Yeah, we have to understand the need of a TB diagnosis from the two different aspects for this. And at first, we really need marker with strong clinical utility. We have been focused on the antigen protein itself for type, but always filled. And as I mentioned, when we profile the peptide and direct it from antigen, we can address both sensitivity and the specificity issue. So, to profile those peptide, the mass spec seems the only option for us now because there is no other immunoassay can efficiently profile the peptide and also, from the need of a clinic. Right now, another blood test is a T-SPOT. So, the T-SPOT needs fresh blood. So, even though they don’t need the mass spec, that’s large equipment, the operation could be very labor-intensive. And it’s really difficult to conduct such a procedure in the resource limited area.
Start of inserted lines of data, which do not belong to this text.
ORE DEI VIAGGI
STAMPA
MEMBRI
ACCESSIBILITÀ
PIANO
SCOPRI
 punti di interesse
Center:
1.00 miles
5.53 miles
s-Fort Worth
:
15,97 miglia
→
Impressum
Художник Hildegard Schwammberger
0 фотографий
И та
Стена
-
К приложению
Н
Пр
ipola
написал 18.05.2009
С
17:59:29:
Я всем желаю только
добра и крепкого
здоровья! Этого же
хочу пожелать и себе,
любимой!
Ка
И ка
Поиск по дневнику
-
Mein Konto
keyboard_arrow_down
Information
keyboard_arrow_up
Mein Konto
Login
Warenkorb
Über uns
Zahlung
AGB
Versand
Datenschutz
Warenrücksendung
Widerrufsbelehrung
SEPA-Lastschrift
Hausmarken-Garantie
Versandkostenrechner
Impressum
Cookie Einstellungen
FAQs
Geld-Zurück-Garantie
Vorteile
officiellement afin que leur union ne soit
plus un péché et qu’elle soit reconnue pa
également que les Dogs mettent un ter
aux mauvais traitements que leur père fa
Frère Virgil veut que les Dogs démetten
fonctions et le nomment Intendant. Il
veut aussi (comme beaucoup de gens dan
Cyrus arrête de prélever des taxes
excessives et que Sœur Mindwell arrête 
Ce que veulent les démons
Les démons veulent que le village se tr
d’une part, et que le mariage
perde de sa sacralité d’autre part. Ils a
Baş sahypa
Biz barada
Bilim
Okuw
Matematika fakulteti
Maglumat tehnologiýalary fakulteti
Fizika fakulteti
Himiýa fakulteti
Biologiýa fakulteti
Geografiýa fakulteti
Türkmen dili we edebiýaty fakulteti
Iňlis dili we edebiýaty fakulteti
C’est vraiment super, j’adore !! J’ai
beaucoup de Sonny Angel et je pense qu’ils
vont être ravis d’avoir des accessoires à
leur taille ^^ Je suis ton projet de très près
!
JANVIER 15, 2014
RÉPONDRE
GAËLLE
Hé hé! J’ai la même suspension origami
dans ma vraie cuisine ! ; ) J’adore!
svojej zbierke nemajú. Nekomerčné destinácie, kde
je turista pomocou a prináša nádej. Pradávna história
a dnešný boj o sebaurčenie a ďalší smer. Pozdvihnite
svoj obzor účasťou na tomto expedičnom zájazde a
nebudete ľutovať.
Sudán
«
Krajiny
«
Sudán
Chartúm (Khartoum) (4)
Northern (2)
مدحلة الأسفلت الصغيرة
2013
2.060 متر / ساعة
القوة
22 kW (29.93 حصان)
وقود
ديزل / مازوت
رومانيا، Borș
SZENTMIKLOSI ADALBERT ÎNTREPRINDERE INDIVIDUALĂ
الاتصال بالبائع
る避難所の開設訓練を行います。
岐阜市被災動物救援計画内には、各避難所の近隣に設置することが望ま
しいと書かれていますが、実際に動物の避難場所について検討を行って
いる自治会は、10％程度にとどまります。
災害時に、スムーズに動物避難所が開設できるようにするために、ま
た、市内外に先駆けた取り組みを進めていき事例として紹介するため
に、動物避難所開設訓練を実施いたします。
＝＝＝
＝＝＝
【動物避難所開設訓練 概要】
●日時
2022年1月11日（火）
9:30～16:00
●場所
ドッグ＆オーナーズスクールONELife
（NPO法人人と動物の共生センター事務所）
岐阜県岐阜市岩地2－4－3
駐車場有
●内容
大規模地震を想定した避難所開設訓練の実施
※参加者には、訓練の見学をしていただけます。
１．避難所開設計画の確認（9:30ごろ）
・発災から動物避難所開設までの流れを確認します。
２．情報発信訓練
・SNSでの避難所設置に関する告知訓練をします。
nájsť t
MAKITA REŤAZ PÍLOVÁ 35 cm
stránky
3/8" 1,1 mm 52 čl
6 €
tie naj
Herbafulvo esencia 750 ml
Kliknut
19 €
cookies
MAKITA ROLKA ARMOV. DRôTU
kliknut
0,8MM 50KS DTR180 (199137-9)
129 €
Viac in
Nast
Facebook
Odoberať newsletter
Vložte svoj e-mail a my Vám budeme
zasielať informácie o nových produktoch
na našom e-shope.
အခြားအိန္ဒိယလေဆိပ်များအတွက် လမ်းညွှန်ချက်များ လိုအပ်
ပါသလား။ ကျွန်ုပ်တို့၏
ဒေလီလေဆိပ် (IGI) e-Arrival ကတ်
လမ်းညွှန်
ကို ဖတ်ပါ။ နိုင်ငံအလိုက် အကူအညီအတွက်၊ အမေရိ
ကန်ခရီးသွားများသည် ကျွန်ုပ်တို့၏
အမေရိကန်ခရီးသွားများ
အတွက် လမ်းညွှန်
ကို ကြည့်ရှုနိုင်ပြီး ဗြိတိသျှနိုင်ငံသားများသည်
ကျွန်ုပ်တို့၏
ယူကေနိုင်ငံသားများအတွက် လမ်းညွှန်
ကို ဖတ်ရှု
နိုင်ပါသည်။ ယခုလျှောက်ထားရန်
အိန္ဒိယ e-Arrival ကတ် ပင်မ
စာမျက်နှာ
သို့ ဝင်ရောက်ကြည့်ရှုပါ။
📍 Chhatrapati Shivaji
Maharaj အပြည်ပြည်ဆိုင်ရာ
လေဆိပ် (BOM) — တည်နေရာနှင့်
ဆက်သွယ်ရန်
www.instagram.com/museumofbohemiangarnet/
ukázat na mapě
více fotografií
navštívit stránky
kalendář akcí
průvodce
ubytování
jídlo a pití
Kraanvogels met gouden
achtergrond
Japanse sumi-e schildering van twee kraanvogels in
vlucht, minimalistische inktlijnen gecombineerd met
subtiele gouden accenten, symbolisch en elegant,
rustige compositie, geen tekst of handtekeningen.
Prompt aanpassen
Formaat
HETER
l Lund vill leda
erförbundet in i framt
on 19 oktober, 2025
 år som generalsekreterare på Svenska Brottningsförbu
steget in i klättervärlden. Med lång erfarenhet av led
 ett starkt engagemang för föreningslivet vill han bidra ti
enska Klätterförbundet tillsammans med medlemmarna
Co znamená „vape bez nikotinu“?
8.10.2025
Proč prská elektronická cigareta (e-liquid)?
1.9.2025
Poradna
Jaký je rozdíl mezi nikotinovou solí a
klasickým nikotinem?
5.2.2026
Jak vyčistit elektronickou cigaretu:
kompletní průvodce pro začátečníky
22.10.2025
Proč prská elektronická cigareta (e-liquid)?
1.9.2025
So this test, our assay, needs serum or plasma. It could be the frozen samples. So, whenever they collected a sample in any type of area and that they froze them and they ship to the central lab, and they can still receive the report. So, that’s one option.
And the other one, we also realized the need of, one, of a care, the wise. So, in our group, we’re developing the different type of reading out tools such as the mobile phone- based detector and also the nano pyrosequencing detector. So, those studies are in the development.
Well, doctor, let’s look ahead. What are the future prospects for this assay?
Yeah, good question. This assay can also open up the new possibilities for records of diagnosis of a wide range of other infectious disease. And actually, we are also in the sites of TB and we’re also targeting on several other non- tuberculosis mycobacteria and HIV and the Ebola. And many of them have been sponsored by a federal agent grant. They should be relatively simple to generate the similar assay to quantify the low-abundance disease associated to antigen in the blood or other bodily fluid. I believe it could have the broader application to serve the infectious disease.
Are there any plans for eventual commercialization?
Yes, we do. Actually, we established a startup company last year, which is called, NanoPing Technologies, and just received the first round of investment. And now, the company is fully focusing on establishing the pipeline and the production standardization. And near soon, I think, they will prepare the FDA finding.
That was Dr. Tony Hu from the Biodesign Institute at Arizona State University’s Virginia G. Piper Center for Personalized Diagnostics and at ASU’s School of Biological and Health Systems Engineering in Tempe. He’s been our guest in this podcast from Clinical Chemistry on a new assay to aid in the diagnosis of tuberculosis. I’m Bob Barrett. Thanks for listening.